*** Provided data ***

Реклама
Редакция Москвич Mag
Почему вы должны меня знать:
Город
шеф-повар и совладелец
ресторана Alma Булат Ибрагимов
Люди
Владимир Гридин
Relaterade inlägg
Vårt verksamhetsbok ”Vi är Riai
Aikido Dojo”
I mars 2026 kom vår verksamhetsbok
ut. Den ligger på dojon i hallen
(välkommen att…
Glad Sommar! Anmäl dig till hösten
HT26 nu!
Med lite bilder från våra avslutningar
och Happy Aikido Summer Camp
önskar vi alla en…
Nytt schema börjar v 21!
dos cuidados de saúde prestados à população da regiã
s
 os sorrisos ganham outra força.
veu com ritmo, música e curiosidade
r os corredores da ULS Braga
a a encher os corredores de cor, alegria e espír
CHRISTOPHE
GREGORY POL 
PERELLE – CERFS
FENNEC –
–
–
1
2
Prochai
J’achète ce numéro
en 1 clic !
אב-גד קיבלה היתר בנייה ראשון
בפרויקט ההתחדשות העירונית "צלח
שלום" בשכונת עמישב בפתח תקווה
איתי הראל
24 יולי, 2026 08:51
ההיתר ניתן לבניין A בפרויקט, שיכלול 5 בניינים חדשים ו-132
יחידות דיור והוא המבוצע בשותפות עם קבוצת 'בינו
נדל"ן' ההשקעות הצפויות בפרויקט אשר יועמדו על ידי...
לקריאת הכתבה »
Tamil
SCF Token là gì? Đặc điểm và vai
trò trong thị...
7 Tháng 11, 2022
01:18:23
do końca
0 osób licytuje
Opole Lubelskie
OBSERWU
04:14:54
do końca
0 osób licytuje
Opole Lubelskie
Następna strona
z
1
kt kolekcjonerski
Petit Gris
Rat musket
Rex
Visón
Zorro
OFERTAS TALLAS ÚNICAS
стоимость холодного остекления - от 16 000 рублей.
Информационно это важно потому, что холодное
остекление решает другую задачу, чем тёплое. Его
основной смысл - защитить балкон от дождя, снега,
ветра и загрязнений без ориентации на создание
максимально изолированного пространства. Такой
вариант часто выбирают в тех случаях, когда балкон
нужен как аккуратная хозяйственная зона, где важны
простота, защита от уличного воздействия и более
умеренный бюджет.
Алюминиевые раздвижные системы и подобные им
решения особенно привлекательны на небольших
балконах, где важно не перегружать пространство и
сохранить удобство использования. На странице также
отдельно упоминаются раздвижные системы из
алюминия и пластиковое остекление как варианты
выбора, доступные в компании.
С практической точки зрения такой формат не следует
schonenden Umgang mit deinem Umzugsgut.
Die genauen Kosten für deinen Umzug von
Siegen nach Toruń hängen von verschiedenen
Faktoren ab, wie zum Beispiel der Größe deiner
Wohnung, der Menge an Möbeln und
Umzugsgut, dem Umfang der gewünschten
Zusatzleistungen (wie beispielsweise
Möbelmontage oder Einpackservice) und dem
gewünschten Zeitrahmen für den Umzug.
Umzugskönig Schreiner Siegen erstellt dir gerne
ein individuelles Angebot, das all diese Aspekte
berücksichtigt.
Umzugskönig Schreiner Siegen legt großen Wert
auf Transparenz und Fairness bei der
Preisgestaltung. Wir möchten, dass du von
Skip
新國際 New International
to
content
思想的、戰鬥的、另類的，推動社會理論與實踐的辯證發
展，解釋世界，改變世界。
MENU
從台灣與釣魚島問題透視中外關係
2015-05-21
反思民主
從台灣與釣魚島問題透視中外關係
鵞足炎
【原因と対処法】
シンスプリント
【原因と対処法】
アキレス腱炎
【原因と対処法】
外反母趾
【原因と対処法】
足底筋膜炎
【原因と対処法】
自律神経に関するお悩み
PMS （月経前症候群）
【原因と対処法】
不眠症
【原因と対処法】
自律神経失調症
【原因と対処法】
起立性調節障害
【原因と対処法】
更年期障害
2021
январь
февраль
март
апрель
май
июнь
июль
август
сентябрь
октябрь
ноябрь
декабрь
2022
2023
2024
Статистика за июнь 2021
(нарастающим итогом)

***

**Task instructions**
A word-for-word restatement of the data above is required.

**Result of the task**
Реклама
Редакция Москвич Mag
Почему вы должны меня знать:
Город
шеф-повар и совладелец
ресторана Alma Булат Ибрагимов
Люди
Владимир Гридин
Relaterade inlägg
Vårt verksamhetsbok ”Vi är Riai
Aikido Dojo”
I mars 2026 kom vår verksamhetsbok
ut. Den ligger på dojon i hallen
(välkommen att…
Glad Sommar! Anmäl dig till hösten
HT26 nu!
Med lite bilder från våra avslutningar
och Happy Aikido Summer Camp
önskar vi alla en…
Nytt schema börjar v 21!
dos cuidados de saúde prestados à população da regiã
s
 os sorrisos ganham outra força.
veu com ritmo, música e curiosidade
r os corredores da ULS Braga
a a encher os corredores de cor, alegria e espír
CHRISTOPHE
GREGORY POL 
PERELLE – CERFS
FENNEC –
–
–
1
2
Prochai
J’achète ce numéro
en 1 clic !
אב-גד קיבלה היתר בנייה ראשון
בפרויקט ההתחדשות העירונית "צלח
שלום" בשכונת עמישב בפתח תקווה
איתי הראל
24 יולי, 2026 08:51
ההיתר ניתן לבניין A בפרויקט, שיכלול 5 בניינים חדשים ו-132
יחידות דיור והוא המבוצע בשותפות עם קבוצת 'בינו
נדל"ן' ההשקעות הצפויות בפרויקט אשר יועמדו על ידי...
לקריאת הכתבה »
Tamil
SCF Token là gì? Đặc điểm và vai
trò trong thị...
7 Tháng 11, 2022
01:18:23
do końca
0 osób licytuje
Opole Lubelskie
OBSERWU
04:14:54
do końca
0 osób licytuje
Opole Lubelskie
Następna strona
z
1
kt kolekcjonerski
Petit Gris
Rat musket
Rex
Visón
Zorro
OFERTAS TALLAS ÚNICAS
стоимость холодного остекления - от 16 000 рублей.
Информационно это важно потому, что холодное
остекление решает другую задачу, чем тёплое. Его
основной смысл - защитить балкон от дождя, снега,
ветра и загрязнений без ориентации на создание
максимально изолированного пространства. Такой
вариант часто выбирают в тех случаях, когда балкон
нужен как аккуратная хозяйственная зона, где важны
простота, защита от уличного воздействия и более
умеренный бюджет.
Алюминиевые раздвижные системы и подобные им
решения особенно привлекательны на небольших
балконах, где важно не перегружать пространство и
сохранить удобство использования. На странице также
отдельно упоминаются раздвижные системы из
алюминия и пластиковое остекление как варианты
выбора, доступные в компании.
С практической точки зрения такой формат не следует
schonenden Umgang mit deinem Umzugsgut.
Die genauen Kosten für deinen Umzug von
Siegen nach Toruń hängen von verschiedenen
Faktoren ab, wie zum Beispiel der Größe deiner
Wohnung, der Menge an Möbeln und
Umzugsgut, dem Umfang der gewünschten
Zusatzleistungen (wie beispielsweise
Möbelmontage oder Einpackservice) und dem
gewünschten Zeitrahmen für den Umzug.
Umzugskönig Schreiner Siegen erstellt dir gerne
ein individuelles Angebot, das all diese Aspekte
berücksichtigt.
Umzugskönig Schreiner Siegen legt großen Wert
auf Transparenz und Fairness bei der
Preisgestaltung. Wir möchten, dass du von
Skip
新國際 New International
to
content
思想的、戰鬥的、另類的，推動社會理論與實踐的辯證發
展，解釋世界，改變世界。
MENU
從台灣與釣魚島問題透視中外關係
2015-05-21
反思民主
從台灣與釣魚島問題透視中外關係
鵞足炎
【原因と対処法】
シンスプリント
【原因と対処法】
アキレス腱炎
【原因と対処法】
外反母趾
【原因と対処法】
足底筋膜炎
【原因と対処法】
自律神経に関するお悩み
PMS （月経前症候群）
【原因と対処法】
不眠症
【原因と対処法】
自律神経失調症
【原因と対処法】
起立性調節障害
【原因と対処法】
更年期障害
2021
январь
февраль
март
апрель
май
июнь
июль
август
сентябрь
октябрь
ноябрь
декабрь
2022
2023
2024
Статистика за июнь 2021
(нарастающим итогом)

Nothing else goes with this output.